For reference Heap Min and Max are 1380 and I pass the following options:
-server -Xss128k -Dsun.io.useCanonCaches=false -XX:MaxPermSize=256m
-XX:+UseParallelGC -Dcoldfusion.rootDir={application.home}/../
-Dcoldfusion.libPath={application.home}/../lib
> Since this did not fix it, is it likely another update, or perhaps a hop to
> WebSphere, JBoss or the like might improve my situation?
>
Maybe, maybe not. I think you have to identify *why* your system is
running out of threads. If it is some programming fault that his firing
off thread after thread without cleaning up after itself, then no matter
how much computer resources your throw at it, sooner or later this
process is going to eat up all the available threads.
If your application is an intensive application being used by lots of
users and it just needs this many threads, then you may need more
systems to share the work load.
If something is hanging a process so that lots new request has to use a
new thread because none of the old ones have been release, you are still
going to run out of them no matter how many you have.
In other words, there is no system that has unlimited resources. So if
you are bumping against the limits, you need to identify why so an
appropriate resolutions can be applied. Otherwise it is just guessing.
You have identified what is bringing down the server, now you need to
monitor it to find out why, the tools mentioned before can help one do this.
Also, did any of the other info above help, in terms of getting metrics?
In the mean time, I read somewhere else that reducing the heap size would
cause the GC to be more aggressive. With 32bit CF running on top of 64bit
Windows/Java, would this be effective?
As for "java monitoring", well, don't confuse FusionReactor and SeeFusion with
jvm memory monitoring tools. That's a whole different kettle of fish. These are
indeed Java monitors, but that's not obvious to us as CFers using them. The
point is simply that they make it crystal clear what requests are running, and
help you drill into them to know why they may not be running well.
I should have pointed to another introductory resource on using FR (as a
CFer), at http://www.carehart.org/articles/#2008_6.
As for the "enterprise monitor", do you mean the CF 8 Server monitor? . And as
for it being expensive, do you mean that you have to buy Enterprise to get it?
Or by "eating your young" do you maybe mean that it can be expensive in terms
of resources?

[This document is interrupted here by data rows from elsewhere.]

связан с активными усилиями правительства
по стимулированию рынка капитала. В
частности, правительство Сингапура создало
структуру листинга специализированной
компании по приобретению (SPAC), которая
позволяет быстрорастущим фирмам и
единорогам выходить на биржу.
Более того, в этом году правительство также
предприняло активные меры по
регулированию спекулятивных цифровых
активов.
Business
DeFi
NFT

That's only if you turn on the memory tracking, in my
experience.I'll add that I also have articles at my site that I've done as
extensive introductions to the CF8 monitor.

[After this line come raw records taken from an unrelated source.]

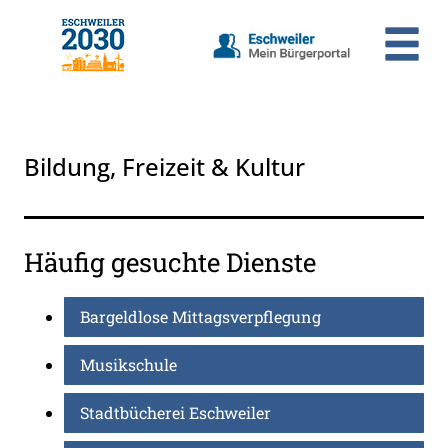
Zum Header
Zum Hauptinhalt
Zum Footer
Zum Hauptinhalt springen
Bildung, Freizeit & Kultur
Häufig gesuchte Dienste
Bargeldlose Mittagsverpflegung
Musikschule
Stadtbücherei Eschweiler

As for your heap size quesiton, I don't yet run 64 bit so someone else may
need to chime in, but I suspect that if you're running CF in 32 mode you may
be limited to the same 2gig memory space (and therefore a heap of about
1.3-1.5gb).
But you ask if reducing the heap will make GC more aggressive. I think this
sort of conjecture sometimes is fruitless. There are differences in JVMs (so
what people say/know/read regarding 1.4 may not apply to 1.6), and what GC
agorithm is used (and what the default is in different JVM versions), and so
on. Really, you need to test things. You can observe GC processing by enabling
GC logging.
Still, I'd argue you may be heading down a wrong rabbit hole. What led you to
jump from the problem you described to GC issues? I know many articles/blogs
point to that as the first thing to investigate/tweak, but I don't agree. My
approach (and recommendation to my clients) always is to get the right
diagnostic info to tell you what's wrong, then go fix that.

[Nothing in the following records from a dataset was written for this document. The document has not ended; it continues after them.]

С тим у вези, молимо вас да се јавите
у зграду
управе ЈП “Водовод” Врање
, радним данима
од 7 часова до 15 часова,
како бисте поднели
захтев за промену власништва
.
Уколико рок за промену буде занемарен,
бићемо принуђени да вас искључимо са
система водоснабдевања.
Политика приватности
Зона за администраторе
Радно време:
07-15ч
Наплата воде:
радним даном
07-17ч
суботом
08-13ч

In my experience, it's hardly ever code. Instead, it's nearly always
configuration, whether of CF, JRun, the JVM, the DB, the OS, the web server,
the network, etc. And honestly, it's often very simple once you get the right
diagnostics.
So what about my last question, about what the runtime out log said before the
last error? I have various things I might guess it could be, from experience,
but again lets let your system tell us what's wrong.